Predictors of Ambulatory Status at One-Year Following Major Lower Extremity Amputation
Kyle R. Diamond, MD1, Grace J. Wang, MD, MSCE2, Allison S. Wyman, MS1, Edward J. Arous, MD, MPH1, Dejah R. Judelson, MD1, Francesco Aiello, MD1, Andres Schanzer, MD1, Jessica P. Simons, MD, MPH1.
1University of Massachusetts Medical School, Worcester, MA, USA, 2Division of Vascular Surgery and Endovascular Therapy, Hospital of The University of Pennsylvania, Philadelphia, PA, USA.
OBJECTIVES: Nearly 60,000 major lower extremity amputations (AKA/BKA) are performed annually in the United States. Once the decision is made that AKA/BKA is necessary, the primary goal shifts to maintaining physical function. We sought to create a simple risk score for predicting ambulation at one-year following AKA/BKA.
METHODS: We queried the Vascular Quality Initiative amputation database for patients who underwent above-knee (AKA) or below-knee (BKA) amputation (2013-2018).
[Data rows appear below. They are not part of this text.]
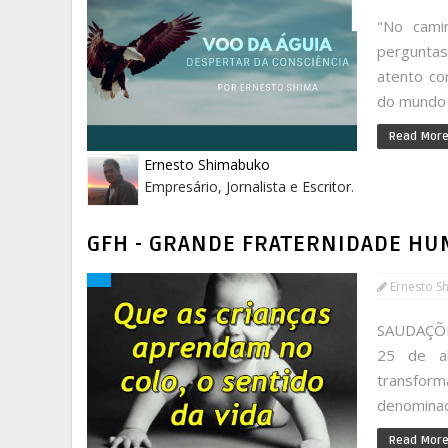
"No cami
pergunta
atento co
do mundo d
Read Mor
Ernesto Shimabuko
Empresário, Jornalista e Escritor.
GFH - GRANDE FRATERNIDADE HU
Ernesto S
SAUDAÇÕE
25 de a
transfor
denominada
Read Mor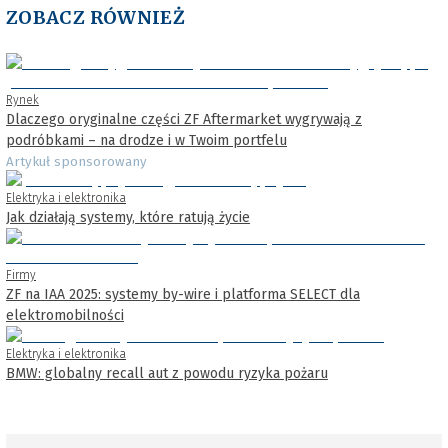
ZOBACZ RÓWNIEŻ
Rynek
Dlaczego oryginalne części ZF Aftermarket wygrywają z
podróbkami – na drodze i w Twoim portfelu
Artykuł sponsorowany
Elektryka i elektronika
Jak działają systemy, które ratują życie
Firmy
ZF na IAA 2025: systemy by-wire i platforma SELECT dla
elektromobilności
Elektryka i elektronika
BMW: globalny recall aut z powodu ryzyka pożaru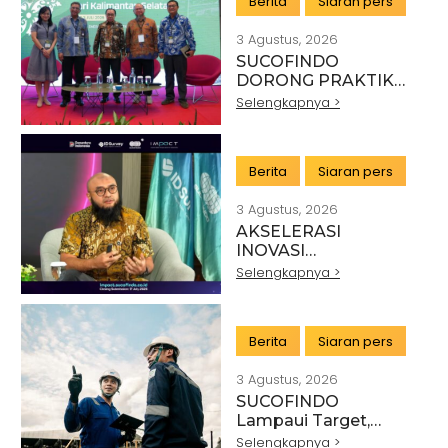
Berita
Siaran pers
DANANTARA
3 Agustus, 2026
SUCOFINDO
DORONG PRAKTIK
PERTAMBANGAN
Selengkapnya >
BERKELANJUTAN DI
SEKTOR BATU BARA
Berita
Siaran pers
3 Agustus, 2026
AKSELERASI
INOVASI
TEKNOLOGI,
Selengkapnya >
SUCOFINDO GELAR
IMPACT PERKUAT
TRANSFORMASI
Berita
Siaran pers
LAYANAN TIC
BERTEKNOLOGI
3 Agustus, 2026
TINGGI
SUCOFINDO
Lampaui Target,
RUPS Sahkan Kinerja
Selengkapnya >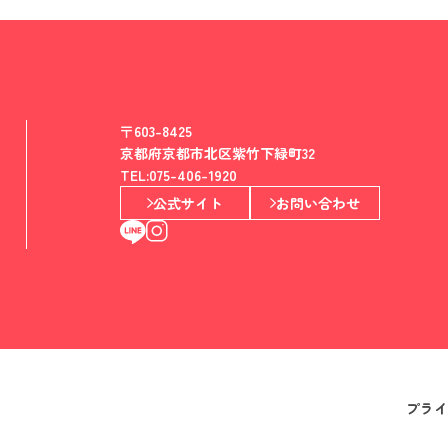
〒603-8425
京都府京都市北区紫竹下緑町32
TEL:075-406-1920
公式サイト
お問い合わせ
プライ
We excluded patients who were wheelchair- or bed-bound preoperatively and those without information on 1-year ambulatory status. The primary endpoint was ambulation at one year, defined as either independent or with assistance. The cohort was divided into an 80% derivation set and a 20% validation set. Using the derivation set, a multivariable model identified preoperatively-available independent predictors of 1-year ambulation. The beta coefficients were rounded to create an integer-based risk score. Scores were calculated and patients were assigned to risk groups according to the chance of being ambulatory at one year (low chance, medium chance, and high chance). Internal validation was performed by applying the risk score to the validation set. Discrimination and calibration were assessed with receiver operator characteristic curves and Hosmer-Lemeshow goodness-of-fit testing, respectively.
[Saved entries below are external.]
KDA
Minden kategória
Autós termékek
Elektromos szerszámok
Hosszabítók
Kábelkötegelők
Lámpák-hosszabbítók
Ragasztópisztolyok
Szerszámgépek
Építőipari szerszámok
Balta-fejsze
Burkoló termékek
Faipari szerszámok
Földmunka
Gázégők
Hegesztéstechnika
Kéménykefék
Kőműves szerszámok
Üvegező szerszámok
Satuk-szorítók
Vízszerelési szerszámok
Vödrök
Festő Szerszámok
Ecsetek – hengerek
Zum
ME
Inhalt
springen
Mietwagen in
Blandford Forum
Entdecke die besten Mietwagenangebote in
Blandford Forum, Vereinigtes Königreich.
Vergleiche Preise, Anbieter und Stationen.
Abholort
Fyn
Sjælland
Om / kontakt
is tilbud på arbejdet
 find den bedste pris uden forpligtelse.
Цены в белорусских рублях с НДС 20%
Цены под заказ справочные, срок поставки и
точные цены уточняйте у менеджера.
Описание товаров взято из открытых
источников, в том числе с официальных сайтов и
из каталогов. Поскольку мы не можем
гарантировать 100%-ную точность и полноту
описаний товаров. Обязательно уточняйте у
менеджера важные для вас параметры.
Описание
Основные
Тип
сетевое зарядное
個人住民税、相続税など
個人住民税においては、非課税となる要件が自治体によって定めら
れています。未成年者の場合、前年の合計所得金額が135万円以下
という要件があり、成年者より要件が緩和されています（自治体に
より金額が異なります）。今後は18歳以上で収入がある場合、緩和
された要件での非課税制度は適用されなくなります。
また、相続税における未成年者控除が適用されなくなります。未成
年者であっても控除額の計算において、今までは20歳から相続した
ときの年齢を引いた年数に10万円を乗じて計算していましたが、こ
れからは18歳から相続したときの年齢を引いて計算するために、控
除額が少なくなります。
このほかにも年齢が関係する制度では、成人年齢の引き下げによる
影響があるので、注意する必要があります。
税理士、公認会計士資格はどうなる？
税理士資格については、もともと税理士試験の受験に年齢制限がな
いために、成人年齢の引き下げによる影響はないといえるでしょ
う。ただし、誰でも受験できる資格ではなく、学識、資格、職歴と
RESULTS: Of 8725 AKA/BKA, 2055 met inclusion criteria (exclusions: 2644 patients nonambulatory prior to amputation, 3753 missing 1-year follow-up ambulatory status). The majority (n=1366, 66%) were BKAs. The most common indication was chronic limb threatening ischemia (47%, ischemic tissue loss; 9%, ischemic rest pain; 35%, infection/neuropathic; 9%, acute limb ischemia). Ambulation at one year was higher for BKA than AKA (n=921, 67%, versus n=343, 50%, p<.0001). In the final prediction model, contralateral BKA/AKA was the strongest predictor of NON-ambulation. The score provided reasonable discrimination (c-statistic=0.65) and was well calibrated (Hosmer-Lemeshow p=.24).
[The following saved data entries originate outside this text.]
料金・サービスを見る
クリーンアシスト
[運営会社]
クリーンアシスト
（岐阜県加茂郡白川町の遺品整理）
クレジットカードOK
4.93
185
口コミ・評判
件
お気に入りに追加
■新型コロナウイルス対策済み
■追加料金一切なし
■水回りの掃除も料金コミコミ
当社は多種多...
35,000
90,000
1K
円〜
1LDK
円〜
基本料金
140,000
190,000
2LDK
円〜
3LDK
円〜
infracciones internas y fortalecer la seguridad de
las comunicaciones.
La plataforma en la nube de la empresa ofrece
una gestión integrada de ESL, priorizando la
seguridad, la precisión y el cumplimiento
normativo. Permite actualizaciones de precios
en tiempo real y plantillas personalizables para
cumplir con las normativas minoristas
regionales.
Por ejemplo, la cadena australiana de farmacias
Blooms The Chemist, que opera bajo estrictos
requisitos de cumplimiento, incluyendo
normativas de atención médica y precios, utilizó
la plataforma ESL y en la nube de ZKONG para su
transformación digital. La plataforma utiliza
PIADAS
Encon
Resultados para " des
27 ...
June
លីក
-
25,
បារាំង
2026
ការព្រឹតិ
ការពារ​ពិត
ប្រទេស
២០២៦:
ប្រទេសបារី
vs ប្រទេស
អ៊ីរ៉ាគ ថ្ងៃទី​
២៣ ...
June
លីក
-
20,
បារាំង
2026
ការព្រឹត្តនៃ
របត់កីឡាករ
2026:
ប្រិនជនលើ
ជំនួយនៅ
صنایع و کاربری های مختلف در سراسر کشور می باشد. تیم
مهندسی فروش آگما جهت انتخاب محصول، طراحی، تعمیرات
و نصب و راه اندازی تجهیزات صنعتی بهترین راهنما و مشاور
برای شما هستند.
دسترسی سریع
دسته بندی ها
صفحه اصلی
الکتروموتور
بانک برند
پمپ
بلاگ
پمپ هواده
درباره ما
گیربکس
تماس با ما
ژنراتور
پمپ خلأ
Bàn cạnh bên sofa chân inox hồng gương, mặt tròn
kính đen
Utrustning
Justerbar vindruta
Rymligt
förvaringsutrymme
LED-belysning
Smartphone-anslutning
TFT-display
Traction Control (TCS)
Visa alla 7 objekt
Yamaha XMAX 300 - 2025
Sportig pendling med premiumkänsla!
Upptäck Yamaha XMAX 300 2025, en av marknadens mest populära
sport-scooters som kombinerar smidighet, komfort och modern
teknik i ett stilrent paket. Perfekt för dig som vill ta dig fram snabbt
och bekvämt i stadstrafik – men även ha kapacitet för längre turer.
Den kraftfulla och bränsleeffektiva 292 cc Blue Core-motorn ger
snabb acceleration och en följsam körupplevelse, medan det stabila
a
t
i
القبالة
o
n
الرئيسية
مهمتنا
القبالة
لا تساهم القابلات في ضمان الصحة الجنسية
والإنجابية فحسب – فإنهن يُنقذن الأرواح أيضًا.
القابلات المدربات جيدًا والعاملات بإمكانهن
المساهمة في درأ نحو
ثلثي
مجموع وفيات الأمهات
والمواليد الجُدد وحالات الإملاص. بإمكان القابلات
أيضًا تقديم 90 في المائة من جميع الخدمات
CONCLUSIONS: In this real-world dataset, the majority (62%) of patients who were ambulatory before major amputation remained ambulatory at one year postoperatively. An integer-based risk score can be used to stratify patients according to chance of ambulation at one year after major amputation and may be useful for preoperative patient counseling.